Human instinct has witnessed radical adaptation to the UK’s inclement weather. Racers now utilise indoor kart tracks to hone their skills during winter months, spanking minimotos, pit bikes and other motorised derivatives to ensure they stay sharp. Ignorance and naivety would suggest these pocket rockets are simply toys. Witnessing the likes of Scott Redding, Luke Hedger and Fraser Rogers would suggest otherwise.

We were invited down to Swindon Karting Arena to sample OHVALE’s latest collection of ‘small motorcycles’ (we’re not allowed to call them pocket bikes or MiniGPs). The GP-0 is basically a minimoto on ‘roids for normal-sized humans (slightly smaller than a CRF150 pit bike), powered by a Japanese-built 190cc motor churning out a claimed 29bhp. It brags a steel trellis frame as the centrepiece for other quality components – not the usual feast of Chinese gorgonzola-esque qualities.

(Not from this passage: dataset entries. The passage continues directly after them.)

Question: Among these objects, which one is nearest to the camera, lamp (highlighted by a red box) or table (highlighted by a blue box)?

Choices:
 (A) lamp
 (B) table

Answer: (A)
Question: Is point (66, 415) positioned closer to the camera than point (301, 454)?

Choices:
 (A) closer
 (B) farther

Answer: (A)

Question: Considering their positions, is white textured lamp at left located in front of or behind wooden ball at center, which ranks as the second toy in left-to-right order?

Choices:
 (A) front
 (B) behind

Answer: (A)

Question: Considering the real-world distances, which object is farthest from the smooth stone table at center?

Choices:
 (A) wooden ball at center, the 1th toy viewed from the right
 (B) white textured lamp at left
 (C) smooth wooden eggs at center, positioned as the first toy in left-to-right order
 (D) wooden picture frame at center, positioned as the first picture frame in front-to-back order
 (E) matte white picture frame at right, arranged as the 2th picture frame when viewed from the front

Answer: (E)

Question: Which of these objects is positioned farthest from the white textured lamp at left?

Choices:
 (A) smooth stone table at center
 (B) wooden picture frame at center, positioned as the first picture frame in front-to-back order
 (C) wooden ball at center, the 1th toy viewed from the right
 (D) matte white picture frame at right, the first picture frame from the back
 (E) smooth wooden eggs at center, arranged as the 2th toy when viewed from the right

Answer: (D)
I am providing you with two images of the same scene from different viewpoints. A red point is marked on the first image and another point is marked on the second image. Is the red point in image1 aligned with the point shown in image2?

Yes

It was certainly intimidating on a cold, damp, murky winter’s morning, even after being dressed in tyre warmers (yes, actual tyre warmers) for half an hour. If you imagine riding your favourite supersport bike that’s been downscaled by 75% without compromising performance, that pretty much encapsulates the GP-0’s riding experience: the brakes are monstrously powerful, it handles like sex, and its 29bhp felt more like 290bhp amongst the narrow confines of SKA with a lovely spread of power on tap. OHVALE claim there’s a weight distribution of 53%/47% in favour of the front-end, and that’s immediately apparent. A culmination of 66kg and that steel trellis frame providing oodles of racey chassis stiffness equates to the GP-0 steering with mind-blowing pace. Being truly race-inspired, that stiffness can often lead to twitchy manners and proves it’s no Tonka toy.

Knackered limbs and feeble joints mean I have to be craned off a minimoto after a five-minute session. The GP-0 is far more accommodating and easier to move around.

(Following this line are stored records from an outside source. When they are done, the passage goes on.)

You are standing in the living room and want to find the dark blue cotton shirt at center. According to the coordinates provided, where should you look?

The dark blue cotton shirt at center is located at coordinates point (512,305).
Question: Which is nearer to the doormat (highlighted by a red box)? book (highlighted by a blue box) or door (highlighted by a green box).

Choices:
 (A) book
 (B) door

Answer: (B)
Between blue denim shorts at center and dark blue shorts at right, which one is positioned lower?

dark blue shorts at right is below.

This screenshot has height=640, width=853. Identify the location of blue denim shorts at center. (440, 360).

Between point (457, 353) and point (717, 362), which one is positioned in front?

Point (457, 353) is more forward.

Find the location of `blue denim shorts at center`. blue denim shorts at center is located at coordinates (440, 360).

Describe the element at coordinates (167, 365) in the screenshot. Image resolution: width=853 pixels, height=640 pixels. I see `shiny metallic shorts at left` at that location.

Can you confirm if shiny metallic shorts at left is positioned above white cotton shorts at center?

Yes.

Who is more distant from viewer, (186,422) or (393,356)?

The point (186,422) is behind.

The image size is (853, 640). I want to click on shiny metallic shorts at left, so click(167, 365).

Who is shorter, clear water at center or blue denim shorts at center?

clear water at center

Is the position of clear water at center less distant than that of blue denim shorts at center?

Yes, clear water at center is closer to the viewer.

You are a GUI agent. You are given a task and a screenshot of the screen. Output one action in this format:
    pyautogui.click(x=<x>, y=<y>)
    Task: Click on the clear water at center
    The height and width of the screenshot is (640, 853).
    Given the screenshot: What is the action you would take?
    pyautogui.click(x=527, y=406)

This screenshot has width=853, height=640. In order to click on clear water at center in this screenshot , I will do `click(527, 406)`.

There’s now an official UK importer run by Aaron Brown (of BSB support class fame) and big plans for a race series in Blighty, and even K-Tech are producing fork cartridge kits for the 33mm stanchions. Back in native Italy, there’s a championship that runs alongside the CIV national superbike series racing on proper tracks such as Mugello and Misano. 40 fully-grown adults spanking these little pocket rockets round GP circuits? I’d pay to watch that.

Yes, it’s an expensive toy, but it’s also a proper weapon capable of far more than meets the eye, and the ‘made in Italy’ badge is an enticing one. Prices start at £2,699 for the 110cc automatic and the full-factory GP-0 comes in at £3,599. Check ‘em out here…


One Response

  1. I’ve no doubt about how fun these are, as I raced mini moto with my daughter when she was young. What I don’t understand is the price. For the equivalent cost in Australia, I could buy a mint CBR600rr and all new riding gear with change left over. If they were smothered in top end gear,maybe. But it’s just a Honda pit bike engine and no-name suspension.